A.4: Pair wise semantics can drive a clustering process to produce a new semantically endowed topology on the circle.

A.4.1: Features of the new space are identified by the nearness of representational points

A.4.2: Prueitt feature extraction is seen to be equivenant to Kohonen feature extraction

A.4.3: Prueitt feature extraction produces a specific distribution of points on the unit circle.

A.4.3.1: The Prueitt distribution is defined as a limiting distribution which has semantically relevant clusters

A.4.3.2: As in associative neural networks, and other feature extraction algorithms, the Prueitt distribution is driven by a randomization of selection (of the order of pairing evaluation), and thus is not unique to that data set.

A.4.3.3: Iterated feature extraction produces a quasi- complete enumeration of features, encoded within a topology.

A.4.3.4: The limiting distribution has a endowed semantics.

Use case type analysis of the process (A.5)

A.5: The clustering process can be mediated by human perceptual acuity

A.5.1: Phrase to Phrase association by human introspection as coded in a relational matrix.

A.5.2: Latent Semantic Indexing for co-occurrence, correlation and associative matrices.

Use case type analysis of the process (A.6)

A.6: The limiting distribution is viewed via CCG methodology

A.6.1: The CCG methodology is linear and assumes a regular limiting distribution.

A.6.1.1: The CCG technique finds a coloring patterning and modules (related in the number of columns in the grid), such that a principle of Super distribution can be used to prove a specific theorem using the limiting distribution.
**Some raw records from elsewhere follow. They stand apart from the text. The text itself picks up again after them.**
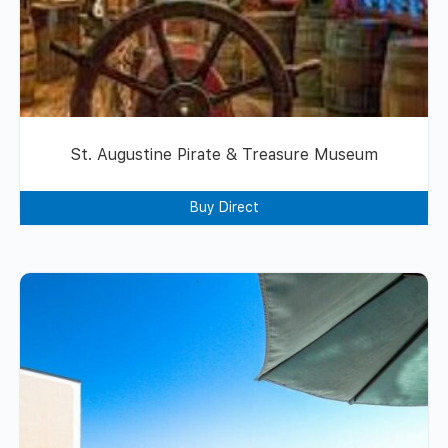
St. Augustine Pirate & Treasure Museum
Buy Direct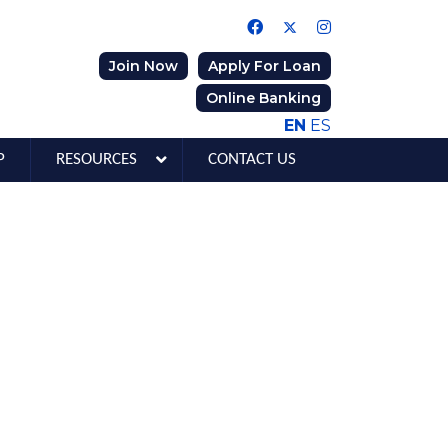
Join Now
Apply For Loan
Online Banking
EN
ES
P
RESOURCES
CONTACT US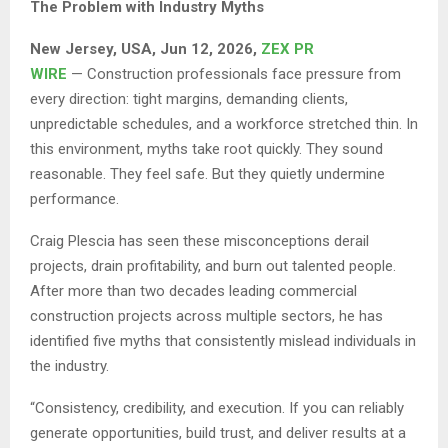
The Problem with Industry Myths
New Jersey, USA, Jun 12, 2026,
ZEX PR
WIRE
— Construction professionals face pressure from
every direction: tight margins, demanding clients,
unpredictable schedules, and a workforce stretched thin. In
this environment, myths take root quickly. They sound
reasonable. They feel safe. But they quietly undermine
performance.
Craig Plescia has seen these misconceptions derail
projects, drain profitability, and burn out talented people.
After more than two decades leading commercial
construction projects across multiple sectors, he has
identified five myths that consistently mislead individuals in
the industry.
“Consistency, credibility, and execution. If you can reliably
generate opportunities, build trust, and deliver results at a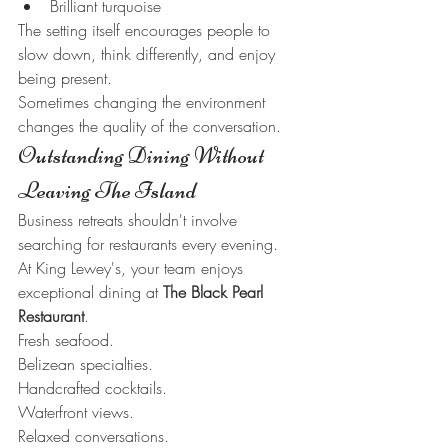
Brilliant turquoise
The setting itself encourages people to 
slow down, think differently, and enjoy 
being present.
Sometimes changing the environment 
changes the quality of the conversation.
Outstanding Dining Without 
Leaving The Island
Business retreats shouldn't involve 
searching for restaurants every evening.
At King Lewey's, your team enjoys 
exceptional dining at 
The Black Pearl 
Restaurant
.
Fresh seafood.
Belizean specialties.
Handcrafted cocktails.
Waterfront views.
Relaxed conversations.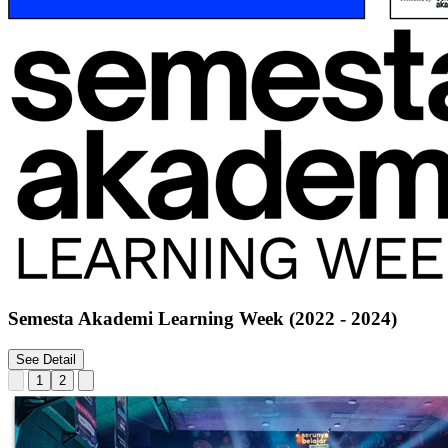
Semesta Akademi Learning Week (2022 - 2024)
See Detail
1
2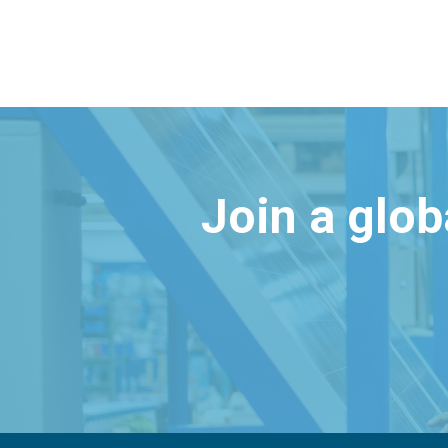
Join a glo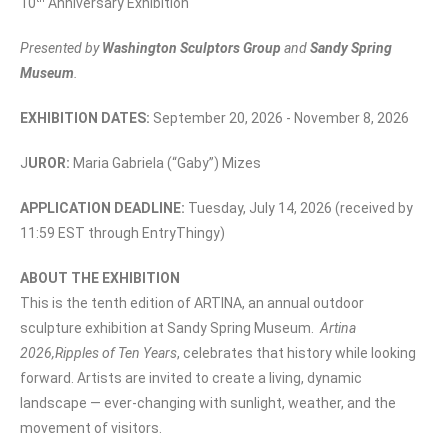
10
Anniversary Exhibition
Presented by
Washington Sculptors Group
and
Sandy Spring
Museum
.
EXHIBITION DATES:
September 20, 2026 - November 8, 2026
J
UROR:
Maria Gabriela (“Gaby”) Mizes
APPLICATION DEADLINE:
Tuesday, July 14, 2026 (received by
11:59 EST through EntryThingy)
ABOUT THE EXHIBITION
This is the tenth edition of ARTINA, an annual outdoor
sculpture exhibition at Sandy Spring Museum.
Artina
2026,
Ripples of Ten Years
, celebrates that history while looking
forward. Artists are invited to create a living, dynamic
landscape — ever-changing with sunlight, weather, and the
movement of visitors.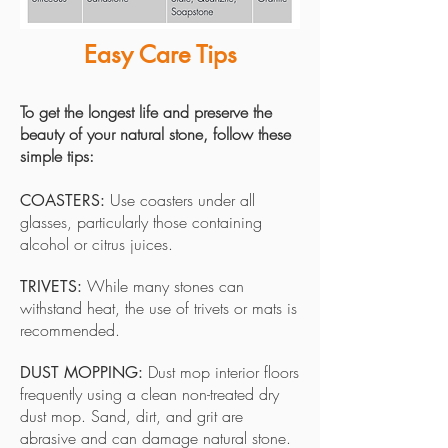
Easy Care Tips
To get the longest life and preserve the
beauty of your natural stone, follow these
simple tips:
Use coasters under all
COASTERS:
glasses, particularly those containing
alcohol or citrus juices.
While many stones can
TRIVETS:
withstand heat, the use of trivets or mats is
recommended.
Dust mop interior floors
DUST MOPPING:
frequently using a clean non-treated dry
dust mop. Sand, dirt, and grit are
abrasive and can damage natural stone.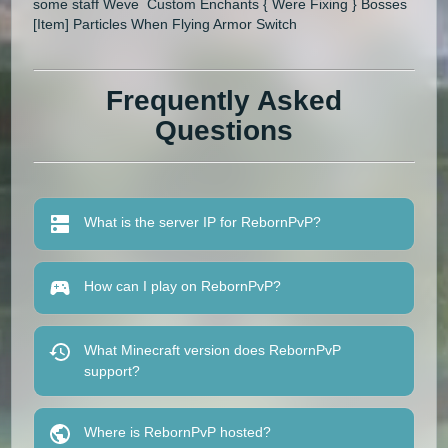
some staff Weve Custom Enchants { Were Fixing } Bosses
[Item] Particles When Flying Armor Switch
Frequently Asked
Questions
What is the server IP for RebornPvP?
How can I play on RebornPvP?
What Minecraft version does RebornPvP
support?
Where is RebornPvP hosted?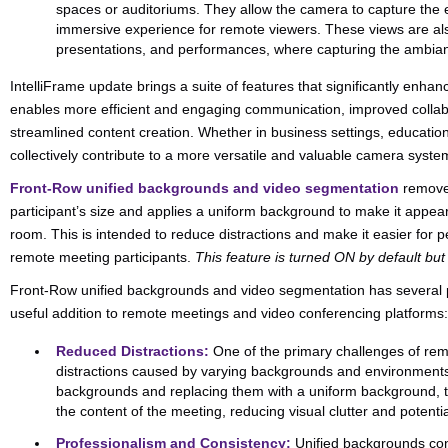
spaces or auditoriums. They allow the camera to capture the 
immersive experience for remote viewers. These views are als
presentations, and performances, where capturing the ambiance
IntelliFrame update brings a suite of features that significantly enhance
enables more efficient and engaging communication, improved collabor
streamlined content creation. Whether in business settings, education
collectively contribute to a more versatile and valuable camera syste
Front-Row unified backgrounds and video segmentation
removes
participant’s size and applies a uniform background to make it appear
room. This is intended to reduce distractions and make it easier for p
remote meeting participants.
This feature is turned ON by default bu
Front-Row unified backgrounds and video segmentation has several po
useful addition to remote meetings and video conferencing platforms:
Reduced Distractions:
One of the primary challenges of remo
distractions caused by varying backgrounds and environments 
backgrounds and replacing them with a uniform background, t
the content of the meeting, reducing visual clutter and potentia
Professionalism and Consistency:
Unified backgrounds con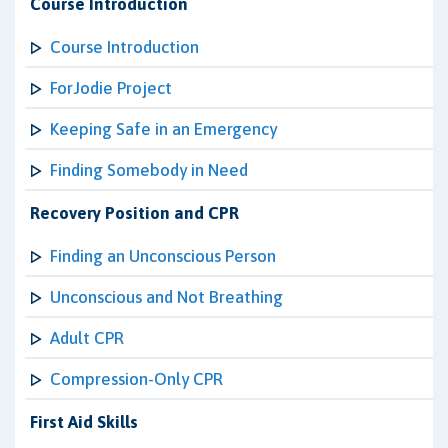
Course Introduction
Course Introduction
ForJodie Project
Keeping Safe in an Emergency
Finding Somebody in Need
Recovery Position and CPR
Finding an Unconscious Person
Unconscious and Not Breathing
Adult CPR
Compression-Only CPR
First Aid Skills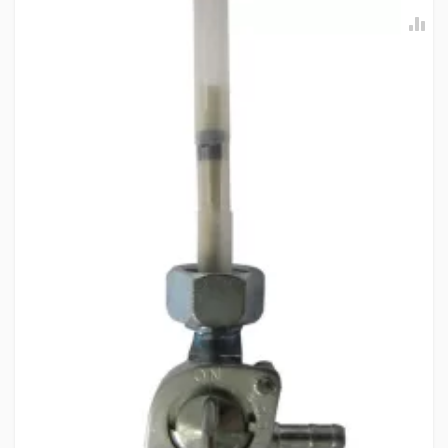
ENFIELDGP
Rs. 3186.04
FRONT HUB SUB KIT FOR DISC BRAKE ENFIELDGP
597273
10 Reviews
ENFIELDGP
Rs. 3244.67
FRONT WHEEL HUB COMP (RED) MAHINDRAGP
T0601HAV0010A
10 Reviews
MAHINDRAGP
Rs. 1940.51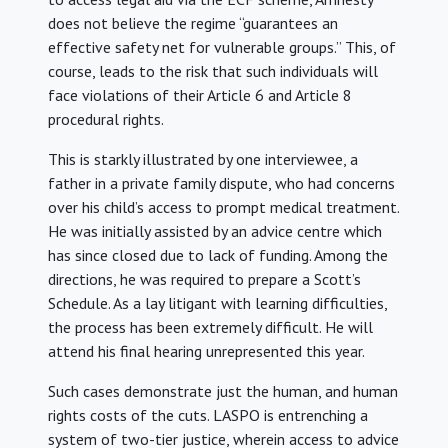
does not believe the regime “guarantees an
effective safety net for vulnerable groups.” This, of
course, leads to the risk that such individuals will
face violations of their Article 6 and Article 8
procedural rights.
This is starkly illustrated by one interviewee, a
father in a private family dispute, who had concerns
over his child’s access to prompt medical treatment.
He was initially assisted by an advice centre which
has since closed due to lack of funding. Among the
directions, he was required to prepare a Scott’s
Schedule. As a lay litigant with learning difficulties,
the process has been extremely difficult. He will
attend his final hearing unrepresented this year.
Such cases demonstrate just the human, and human
rights costs of the cuts. LASPO is entrenching a
system of two-tier justice, wherein access to advice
A.6.1.2: Coloring pattern and modules is specific to the theorem in question

A.6.1.3: Given a limiting distribution that is metastable (a pattern is repeated) or stable (one condition is show to exist always beyond a certain point), then a theorem exists.

A.6.2: A non-linear CCG technique might have a grid of dimension higher than 2, as well as transformation operators that are statistical.